Myanmar pro-army rally defies Rakhine outcry

By AFP
30 October 2017
Myanmar pro-army rally defies Rakhine outcry
Photo: Thura/Mizzima

Military songs rang out across downtown Yangon Sunday as thousands rallied in defence of Myanmar's army, an institution accused by the global community of driving Rohingya Muslims from the country.
More than 600,000 Rohingya have fled western Rakhine state to Bangladesh since late August when raids by terrorists from the minority group were met with ruthless army "clearance operations".
But inside Myanmar support for the army has surged -- an unlikely turnaround for a once feared and hated institution that ruled for 50 years and whose lawmakers lost heavily in 2015 polls.
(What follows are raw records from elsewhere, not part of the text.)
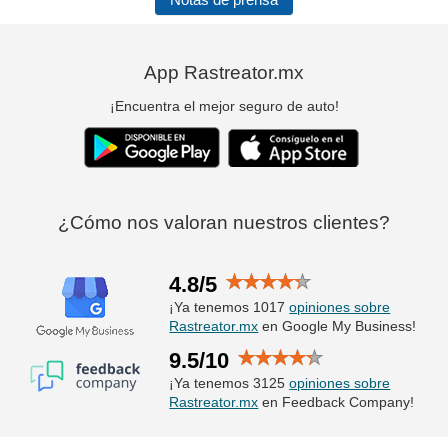
App Rastreator.mx
¡Encuentra el mejor seguro de auto!
¿Cómo nos valoran nuestros clientes?
4.8/5
¡Ya tenemos 1017
opiniones sobre
Rastreator.mx
en Google My Business!
9.5/10
¡Ya tenemos 3125
opiniones sobre
Rastreator.mx
en Feedback Company!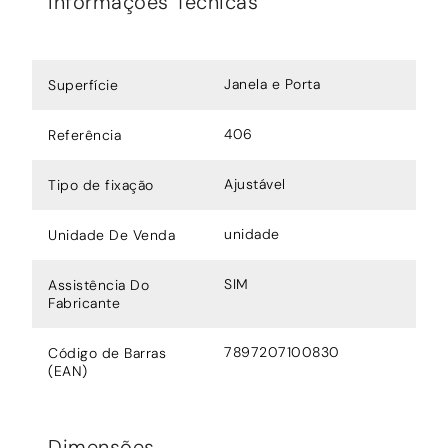
Informações Técnicas
Janela e Porta
Superfície
406
Referência
Ajustável
Tipo de fixação
unidade
Unidade De Venda
SIM
Assistência Do
Fabricante
7897207100830
Código de Barras
(EAN)
Dimensões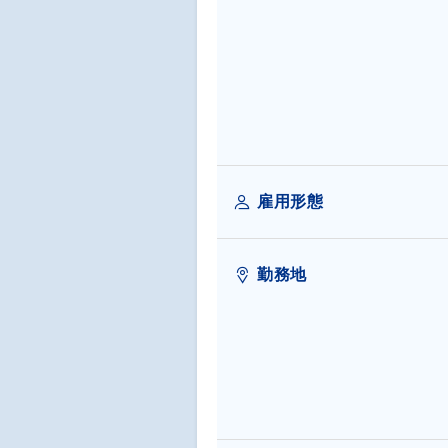
雇用形態
勤務地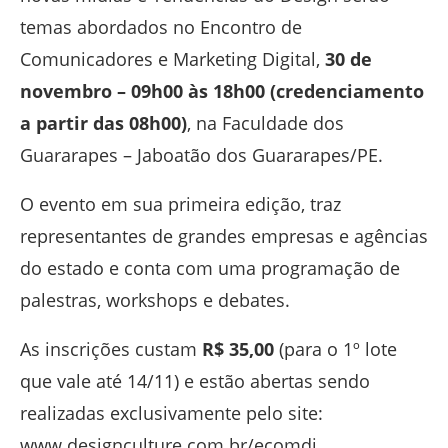
temas abordados no Encontro de
Comunicadores e Marketing Digital,
30 de
novembro – 09h00 às 18h00 (credenciamento
a partir das 08h00)
, na Faculdade dos
Guararapes – Jaboatão dos Guararapes/PE.
O evento em sua primeira edição, traz
representantes de grandes empresas e agências
do estado e conta com uma programação de
palestras, workshops e debates.
As inscrições custam
R$ 35,00
(para o 1º lote
que vale até 14/11) e estão abertas sendo
realizadas exclusivamente pelo site:
www.designculture.com.br/ecomdi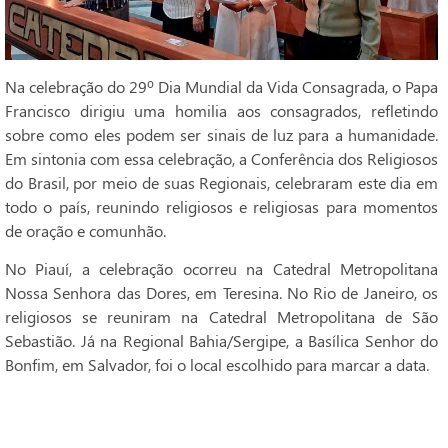
Na celebração do 29º Dia Mundial da Vida Consagrada, o Papa
Francisco dirigiu uma homilia aos consagrados, refletindo
sobre como eles podem ser sinais de luz para a humanidade.
Em sintonia com essa celebração, a Conferência dos Religiosos
do Brasil, por meio de suas Regionais, celebraram este dia em
todo o país, reunindo religiosos e religiosas para momentos
de oração e comunhão.
No Piauí, a celebração ocorreu na Catedral Metropolitana
Nossa Senhora das Dores, em Teresina. No Rio de Janeiro, os
religiosos se reuniram na Catedral Metropolitana de São
Sebastião. Já na Regional Bahia/Sergipe, a Basílica Senhor do
Bonfim, em Salvador, foi o local escolhido para marcar a data.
Those elections sent Aung San Suu Kyi's pro-democracy party into power, but the Rohingya crisis has put her government on the backfoot.
Demonstrators carried banners lauding Commander-in-Chief Min Aung Hlaing and rebuking the international community for "pressuring the Tatmadaw" -- as Myanmar's army is known.
"The Tatmadaw is essential for the country, it protects our ethnic groups, races and religion," Nan Aye Aye Kyi, 54, told AFP as the rally snaked through Yangon to the iconic Sule Pagoda.
The Rohingya are not recognised as one of Myanmar's patchwork of ethnic groups.
Kyaw Than, 64, a retired sergeant who served in the army for 41 years said the Tatmadaw "is protecting the whole country", adding allegations of murder, rape and arson against the Rohingya were "not true".